Collection entries
######

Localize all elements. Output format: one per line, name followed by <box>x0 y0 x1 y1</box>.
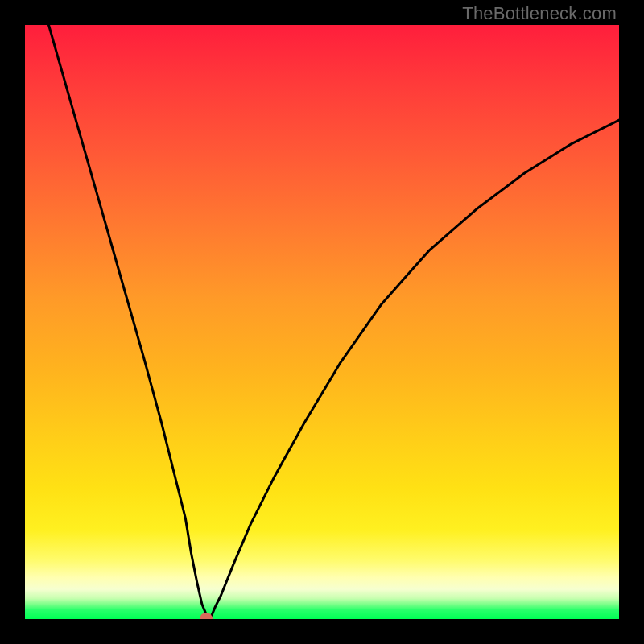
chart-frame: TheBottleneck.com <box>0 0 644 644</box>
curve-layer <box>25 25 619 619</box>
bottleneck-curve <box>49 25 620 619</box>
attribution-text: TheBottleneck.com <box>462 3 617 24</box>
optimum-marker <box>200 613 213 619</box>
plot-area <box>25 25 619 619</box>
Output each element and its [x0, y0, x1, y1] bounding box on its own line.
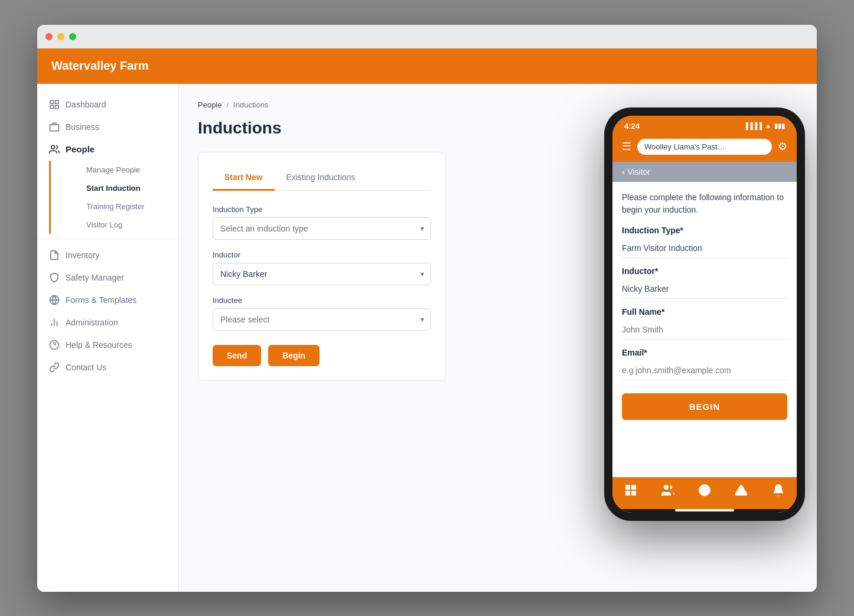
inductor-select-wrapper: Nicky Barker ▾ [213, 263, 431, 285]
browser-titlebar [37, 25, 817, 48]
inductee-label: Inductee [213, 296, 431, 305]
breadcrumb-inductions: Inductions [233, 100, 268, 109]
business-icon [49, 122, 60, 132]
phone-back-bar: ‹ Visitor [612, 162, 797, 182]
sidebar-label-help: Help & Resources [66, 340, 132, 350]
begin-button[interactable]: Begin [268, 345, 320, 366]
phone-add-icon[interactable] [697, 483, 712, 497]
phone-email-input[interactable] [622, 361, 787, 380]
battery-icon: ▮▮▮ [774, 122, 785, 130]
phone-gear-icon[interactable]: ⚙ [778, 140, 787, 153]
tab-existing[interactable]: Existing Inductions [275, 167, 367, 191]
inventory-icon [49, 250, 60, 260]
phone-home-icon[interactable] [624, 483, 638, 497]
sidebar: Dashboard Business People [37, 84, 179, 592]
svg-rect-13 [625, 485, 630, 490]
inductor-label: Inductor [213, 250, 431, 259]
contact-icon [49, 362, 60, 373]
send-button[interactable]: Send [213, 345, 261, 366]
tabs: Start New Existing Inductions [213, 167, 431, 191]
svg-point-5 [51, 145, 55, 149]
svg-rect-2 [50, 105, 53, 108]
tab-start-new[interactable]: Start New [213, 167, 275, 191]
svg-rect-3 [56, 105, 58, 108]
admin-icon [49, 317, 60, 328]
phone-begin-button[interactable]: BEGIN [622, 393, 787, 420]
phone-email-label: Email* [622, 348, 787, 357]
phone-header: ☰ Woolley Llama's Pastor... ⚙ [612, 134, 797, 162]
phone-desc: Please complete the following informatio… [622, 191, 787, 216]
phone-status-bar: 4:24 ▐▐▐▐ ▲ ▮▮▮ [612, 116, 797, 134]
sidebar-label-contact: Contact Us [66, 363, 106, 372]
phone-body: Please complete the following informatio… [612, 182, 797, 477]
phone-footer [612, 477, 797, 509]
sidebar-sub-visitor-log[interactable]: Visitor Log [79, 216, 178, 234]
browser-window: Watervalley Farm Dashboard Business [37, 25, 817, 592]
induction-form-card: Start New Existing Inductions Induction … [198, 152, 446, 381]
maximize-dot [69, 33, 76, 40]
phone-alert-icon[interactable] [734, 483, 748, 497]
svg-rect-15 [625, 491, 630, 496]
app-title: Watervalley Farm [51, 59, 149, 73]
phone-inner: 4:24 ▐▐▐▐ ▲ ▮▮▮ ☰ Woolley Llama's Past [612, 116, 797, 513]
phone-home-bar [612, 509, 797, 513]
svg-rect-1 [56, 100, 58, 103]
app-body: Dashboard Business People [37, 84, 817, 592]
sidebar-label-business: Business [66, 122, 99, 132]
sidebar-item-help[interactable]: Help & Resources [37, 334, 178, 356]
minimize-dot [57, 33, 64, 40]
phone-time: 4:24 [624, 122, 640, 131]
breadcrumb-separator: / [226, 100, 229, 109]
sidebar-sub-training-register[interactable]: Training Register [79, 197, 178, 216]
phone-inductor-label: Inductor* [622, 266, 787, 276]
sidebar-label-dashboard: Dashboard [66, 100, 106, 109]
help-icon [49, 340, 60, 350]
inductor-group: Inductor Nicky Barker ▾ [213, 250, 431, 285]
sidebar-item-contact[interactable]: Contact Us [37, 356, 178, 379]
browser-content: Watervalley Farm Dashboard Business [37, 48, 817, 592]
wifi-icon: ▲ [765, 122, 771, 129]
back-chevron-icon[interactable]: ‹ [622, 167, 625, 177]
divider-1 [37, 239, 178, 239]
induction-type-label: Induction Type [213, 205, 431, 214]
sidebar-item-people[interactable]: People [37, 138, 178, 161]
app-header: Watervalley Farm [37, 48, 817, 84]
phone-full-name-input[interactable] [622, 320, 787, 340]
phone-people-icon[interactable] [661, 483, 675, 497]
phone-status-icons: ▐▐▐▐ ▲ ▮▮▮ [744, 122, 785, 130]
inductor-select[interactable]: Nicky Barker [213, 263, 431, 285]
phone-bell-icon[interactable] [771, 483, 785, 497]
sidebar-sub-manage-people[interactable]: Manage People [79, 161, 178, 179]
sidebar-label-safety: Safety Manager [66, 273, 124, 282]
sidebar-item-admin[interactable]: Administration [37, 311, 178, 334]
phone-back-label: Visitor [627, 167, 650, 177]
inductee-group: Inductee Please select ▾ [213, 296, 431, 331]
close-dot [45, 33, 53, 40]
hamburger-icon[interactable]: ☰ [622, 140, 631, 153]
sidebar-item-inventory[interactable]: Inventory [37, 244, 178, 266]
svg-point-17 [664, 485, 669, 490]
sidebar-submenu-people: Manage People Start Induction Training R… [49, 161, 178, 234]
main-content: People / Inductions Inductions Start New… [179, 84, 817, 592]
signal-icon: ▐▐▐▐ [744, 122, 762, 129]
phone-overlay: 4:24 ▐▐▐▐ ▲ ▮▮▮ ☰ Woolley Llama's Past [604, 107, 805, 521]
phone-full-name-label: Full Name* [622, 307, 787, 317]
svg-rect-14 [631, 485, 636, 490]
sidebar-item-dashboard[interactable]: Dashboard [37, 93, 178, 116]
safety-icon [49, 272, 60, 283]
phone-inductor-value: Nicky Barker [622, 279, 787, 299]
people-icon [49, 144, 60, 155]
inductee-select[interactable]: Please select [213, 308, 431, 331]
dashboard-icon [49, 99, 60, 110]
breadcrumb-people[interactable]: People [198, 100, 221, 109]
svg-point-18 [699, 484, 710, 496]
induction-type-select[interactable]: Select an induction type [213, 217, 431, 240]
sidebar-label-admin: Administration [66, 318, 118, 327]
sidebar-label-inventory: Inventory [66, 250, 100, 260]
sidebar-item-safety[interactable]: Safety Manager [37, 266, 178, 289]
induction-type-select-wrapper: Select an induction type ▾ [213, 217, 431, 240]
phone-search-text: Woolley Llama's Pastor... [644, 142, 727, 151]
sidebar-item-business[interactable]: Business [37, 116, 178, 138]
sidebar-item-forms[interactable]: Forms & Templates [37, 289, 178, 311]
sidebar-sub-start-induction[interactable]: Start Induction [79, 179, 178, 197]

######

* _TASK TO CARRY OUT_: Your task is to set down every entry exactly, leaving out any picture it contains.

* _EXPECTED ANSWER_:
Localize all elements. Output format: one per line, name followed by <box>x0 y0 x1 y1</box>.
chart-frame: TheBottleneck.com <box>0 0 644 644</box>
curve-layer <box>25 25 619 619</box>
bottleneck-curve <box>49 25 620 619</box>
attribution-text: TheBottleneck.com <box>462 3 617 24</box>
optimum-marker <box>200 613 213 619</box>
plot-area <box>25 25 619 619</box>
Output each element and its [x0, y0, x1, y1] bounding box on its own line.
inductor-select-wrapper: Nicky Barker ▾ [213, 263, 431, 285]
browser-titlebar [37, 25, 817, 48]
inductee-label: Inductee [213, 296, 431, 305]
breadcrumb-inductions: Inductions [233, 100, 268, 109]
business-icon [49, 122, 60, 132]
phone-back-bar: ‹ Visitor [612, 162, 797, 182]
sidebar-label-help: Help & Resources [66, 340, 132, 350]
begin-button[interactable]: Begin [268, 345, 320, 366]
phone-add-icon[interactable] [697, 483, 712, 497]
phone-email-input[interactable] [622, 361, 787, 380]
battery-icon: ▮▮▮ [774, 122, 785, 130]
phone-gear-icon[interactable]: ⚙ [778, 140, 787, 153]
tab-existing[interactable]: Existing Inductions [275, 167, 367, 191]
inventory-icon [49, 250, 60, 260]
phone-home-icon[interactable] [624, 483, 638, 497]
sidebar: Dashboard Business People [37, 84, 179, 592]
svg-rect-13 [625, 485, 630, 490]
inductor-label: Inductor [213, 250, 431, 259]
contact-icon [49, 362, 60, 373]
send-button[interactable]: Send [213, 345, 261, 366]
tabs: Start New Existing Inductions [213, 167, 431, 191]
svg-point-5 [51, 145, 55, 149]
svg-rect-2 [50, 105, 53, 108]
tab-start-new[interactable]: Start New [213, 167, 275, 191]
svg-rect-3 [56, 105, 58, 108]
admin-icon [49, 317, 60, 328]
phone-begin-button[interactable]: BEGIN [622, 393, 787, 420]
phone-email-label: Email* [622, 348, 787, 357]
phone-header: ☰ Woolley Llama's Pastor... ⚙ [612, 134, 797, 162]
phone-desc: Please complete the following informatio… [622, 191, 787, 216]
phone-status-bar: 4:24 ▐▐▐▐ ▲ ▮▮▮ [612, 116, 797, 134]
sidebar-label-contact: Contact Us [66, 363, 106, 372]
phone-body: Please complete the following informatio… [612, 182, 797, 477]
phone-footer [612, 477, 797, 509]
sidebar-sub-visitor-log[interactable]: Visitor Log [79, 216, 178, 234]
browser-window: Watervalley Farm Dashboard Business [37, 25, 817, 592]
induction-form-card: Start New Existing Inductions Induction … [198, 152, 446, 381]
maximize-dot [69, 33, 76, 40]
phone-alert-icon[interactable] [734, 483, 748, 497]
svg-rect-15 [625, 491, 630, 496]
app-title: Watervalley Farm [51, 59, 149, 73]
phone-inner: 4:24 ▐▐▐▐ ▲ ▮▮▮ ☰ Woolley Llama's Past [612, 116, 797, 513]
phone-home-bar [612, 509, 797, 513]
svg-rect-1 [56, 100, 58, 103]
app-body: Dashboard Business People [37, 84, 817, 592]
sidebar-label-business: Business [66, 122, 99, 132]
sidebar-item-help[interactable]: Help & Resources [37, 334, 178, 356]
minimize-dot [57, 33, 64, 40]
phone-time: 4:24 [624, 122, 640, 131]
breadcrumb-separator: / [226, 100, 229, 109]
sidebar-sub-training-register[interactable]: Training Register [79, 197, 178, 216]
phone-inductor-label: Inductor* [622, 266, 787, 276]
sidebar-label-dashboard: Dashboard [66, 100, 106, 109]
help-icon [49, 340, 60, 350]
inductor-group: Inductor Nicky Barker ▾ [213, 250, 431, 285]
sidebar-item-contact[interactable]: Contact Us [37, 356, 178, 379]
browser-content: Watervalley Farm Dashboard Business [37, 48, 817, 592]
wifi-icon: ▲ [765, 122, 771, 129]
back-chevron-icon[interactable]: ‹ [622, 167, 625, 177]
divider-1 [37, 239, 178, 239]
induction-type-label: Induction Type [213, 205, 431, 214]
sidebar-item-people[interactable]: People [37, 138, 178, 161]
app-header: Watervalley Farm [37, 48, 817, 84]
phone-full-name-input[interactable] [622, 320, 787, 340]
phone-people-icon[interactable] [661, 483, 675, 497]
phone-status-icons: ▐▐▐▐ ▲ ▮▮▮ [744, 122, 785, 130]
inductor-select[interactable]: Nicky Barker [213, 263, 431, 285]
phone-bell-icon[interactable] [771, 483, 785, 497]
sidebar-sub-manage-people[interactable]: Manage People [79, 161, 178, 179]
sidebar-label-safety: Safety Manager [66, 273, 124, 282]
sidebar-item-admin[interactable]: Administration [37, 311, 178, 334]
phone-back-label: Visitor [627, 167, 650, 177]
inductee-group: Inductee Please select ▾ [213, 296, 431, 331]
close-dot [45, 33, 53, 40]
hamburger-icon[interactable]: ☰ [622, 140, 631, 153]
sidebar-item-inventory[interactable]: Inventory [37, 244, 178, 266]
svg-point-17 [664, 485, 669, 490]
sidebar-submenu-people: Manage People Start Induction Training R… [49, 161, 178, 234]
main-content: People / Inductions Inductions Start New… [179, 84, 817, 592]
signal-icon: ▐▐▐▐ [744, 122, 762, 129]
phone-overlay: 4:24 ▐▐▐▐ ▲ ▮▮▮ ☰ Woolley Llama's Past [604, 107, 805, 521]
phone-full-name-label: Full Name* [622, 307, 787, 317]
svg-rect-14 [631, 485, 636, 490]
sidebar-item-dashboard[interactable]: Dashboard [37, 93, 178, 116]
safety-icon [49, 272, 60, 283]
phone-inductor-value: Nicky Barker [622, 279, 787, 299]
people-icon [49, 144, 60, 155]
inductee-select[interactable]: Please select [213, 308, 431, 331]
dashboard-icon [49, 99, 60, 110]
breadcrumb-people[interactable]: People [198, 100, 221, 109]
svg-point-18 [699, 484, 710, 496]
induction-type-select[interactable]: Select an induction type [213, 217, 431, 240]
sidebar-label-admin: Administration [66, 318, 118, 327]
sidebar-label-inventory: Inventory [66, 250, 100, 260]
sidebar-item-safety[interactable]: Safety Manager [37, 266, 178, 289]
induction-type-select-wrapper: Select an induction type ▾ [213, 217, 431, 240]
phone-search-text: Woolley Llama's Pastor... [644, 142, 727, 151]
sidebar-item-business[interactable]: Business [37, 116, 178, 138]
sidebar-item-forms[interactable]: Forms & Templates [37, 289, 178, 311]
sidebar-sub-start-induction[interactable]: Start Induction [79, 179, 178, 197]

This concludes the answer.